== Work task ==
Return, with both end lines included, exactly what the data below holds from the line with "went wrong. Failed to fetch" through the line with "Titolari di incarichi di collaborazione o", though not the pictures.

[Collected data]
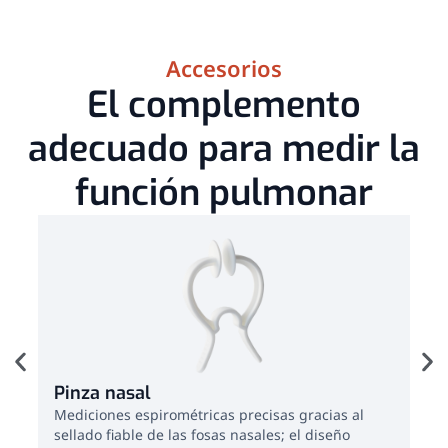
Accesorios
El complemento
adecuado para medir la
función pulmonar
Pinza nasal
sp
Mediciones espirométricas precisas gracias al
Prá
sellado fiable de las fosas nasales; el diseño
col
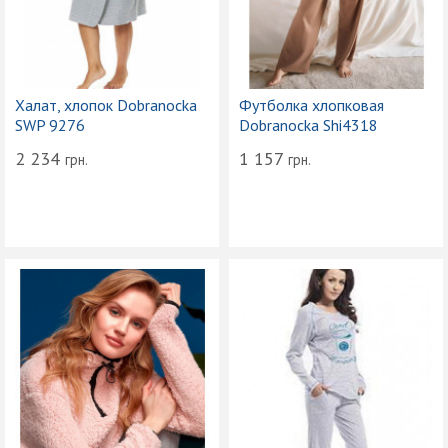
Халат, хлопок Dobranocka
Футболка хлопковая
SWP 9276
Dobranocka Shi4318
2 234
1 157
грн.
грн.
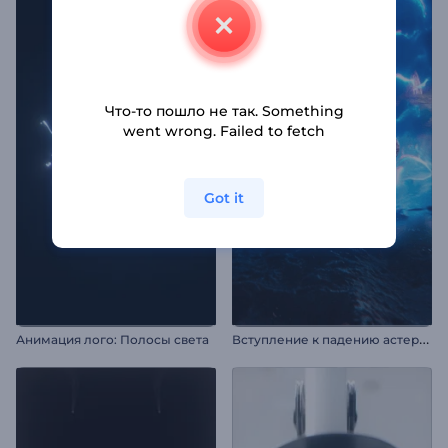
Что-то пошло не так. Something
went wrong. Failed to fetch
Got it
В
ступление к падению астероида
Анимация лого: Полосы света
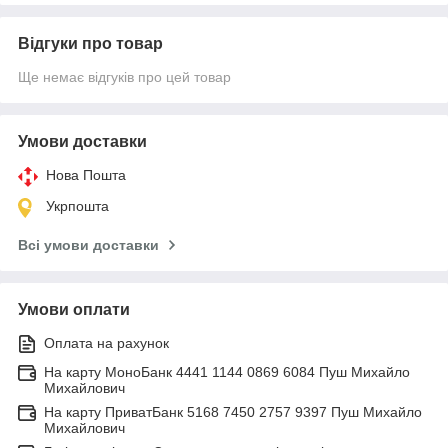
Відгуки про товар
Ще немає відгуків про цей товар
Умови доставки
Нова Пошта
Укрпошта
Всі умови доставки
Умови оплати
Оплата на рахунок
На карту МоноБанк 4441 1144 0869 6084 Пуш Михайло
Михайлович
На карту ПриватБанк 5168 7450 2757 9397 Пуш Михайло
Михайлович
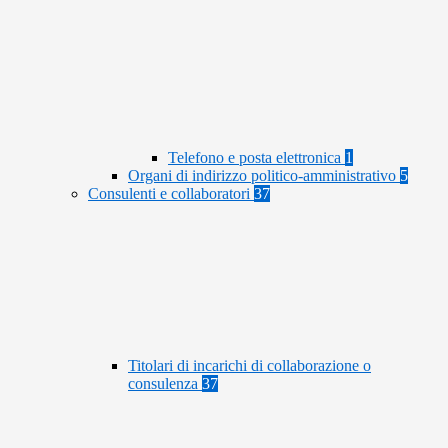
Telefono e posta elettronica
1
Organi di indirizzo politico-amministrativo
5
Consulenti e collaboratori
37
Titolari di incarichi di collaborazione o
consulenza
37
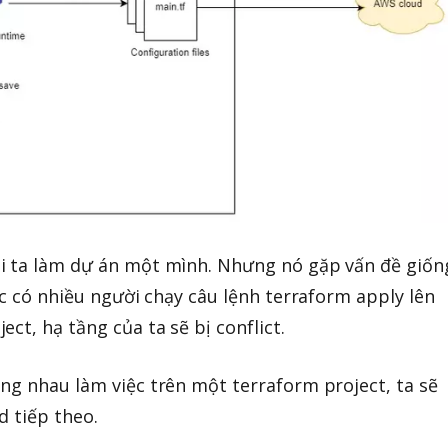
i ta làm dự án một mình. Nhưng nó gặp vấn đề giốn
úc có nhiều người chạy câu lệnh terraform apply lên
ct, hạ tầng của ta sẽ bị conflict.
ng nhau làm việc trên một terraform project, ta sẽ
d tiếp theo.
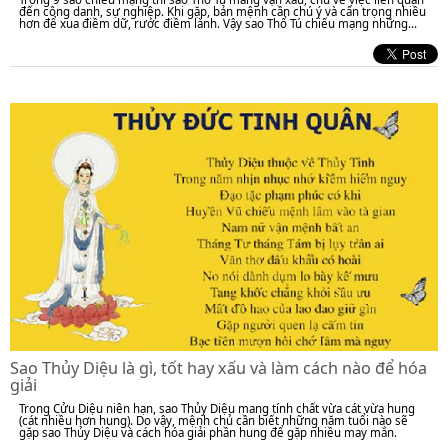
đến công danh, sự nghiệp. Khi gặp, bản mệnh cần chú ý và cẩn trọng nhiều
hơn để xua điềm dữ, rước điềm lành. Vậy sao Thổ Tú chiếu mạng những...
Sao Thủy Diệu là gì, tốt hay xấu và làm cách nào để hóa
giải
Trong Cửu Diệu niên hạn, sao Thủy Diệu mang tính chất vừa cát vừa hung
(cát nhiều hơn hung). Do vậy, mệnh chủ cần biết những năm tuổi nào sẽ
gặp sao Thủy Diệu và cách hóa giải phần hung để gặp nhiều may mắn.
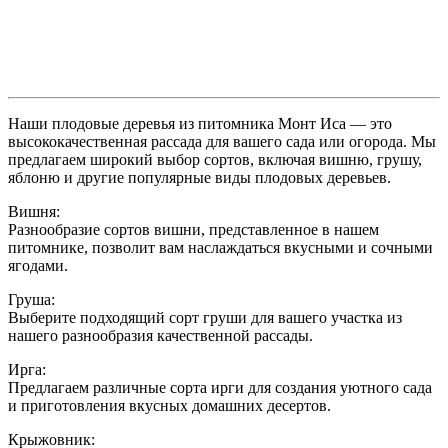
Наши плодовые деревья из питомника Монт Иса — это
высококачественная рассада для вашего сада или огорода. Мы
предлагаем широкий выбор сортов, включая вишню, грушу,
яблоню и другие популярные виды плодовых деревьев.
Вишня:
Разнообразие сортов вишни, представленное в нашем
питомнике, позволит вам наслаждаться вкусными и сочными
ягодами.
Груша:
Выберите подходящий сорт груши для вашего участка из
нашего разнообразия качественной рассады.
Ирга:
Предлагаем различные сорта ирги для создания уютного сада
и приготовления вкусных домашних десертов.
Крыжовник:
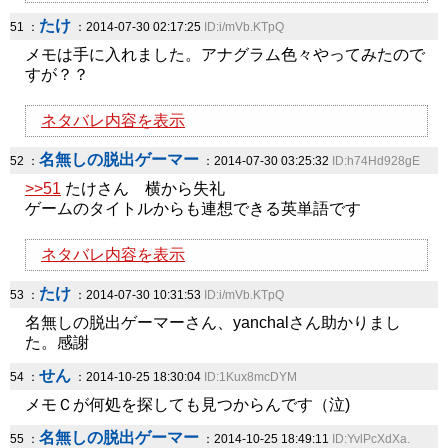
たけ
51 ：
：2014-07-30 02:17:25
ID:i/mVb.KTpQ
メモは手に入れました。アナグラム色々やってみたので
すが？？
ネタバレ内容を表示
名無しの脱出ゲーマー
52 ：
：2014-07-30 03:25:32
ID:h74Hd928gE
>>51
たけさん 横から失礼
ゲームのタイトルからも連想できる英単語です
ネタバレ内容を表示
たけ
53 ：
：2014-07-30 10:31:53
ID:i/mVb.KTpQ
名無しの脱出ゲーマーさん、yanchalさん助かりまし
た。感謝
せん
54 ：
：2014-10-25 18:30:04
ID:1Kux8mcDYM
メモＣが何処を探しても見つからんです（泣)
名無しの脱出ゲーマー
55 ：
：2014-10-25 18:49:11
ID:YvlPcXdXa.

== Solved problem ==
went wrong. Failed to fetch
Got it
В
ступление к падению астероида
Анимация лого: Полосы света
Відгуки про товар
Ще немає відгуків про цей товар
Умови доставки
Нова Пошта
Укрпошта
Всі умови доставки
Умови оплати
Оплата на рахунок
На карту МоноБанк 4441 1144 0869 6084 Пуш Михайло
Михайлович
На карту ПриватБанк 5168 7450 2757 9397 Пуш Михайло
Михайлович
Telefono e posta elettronica
1
Organi di indirizzo politico-amministrativo
5
Consulenti e collaboratori
37
Titolari di incarichi di collaborazione o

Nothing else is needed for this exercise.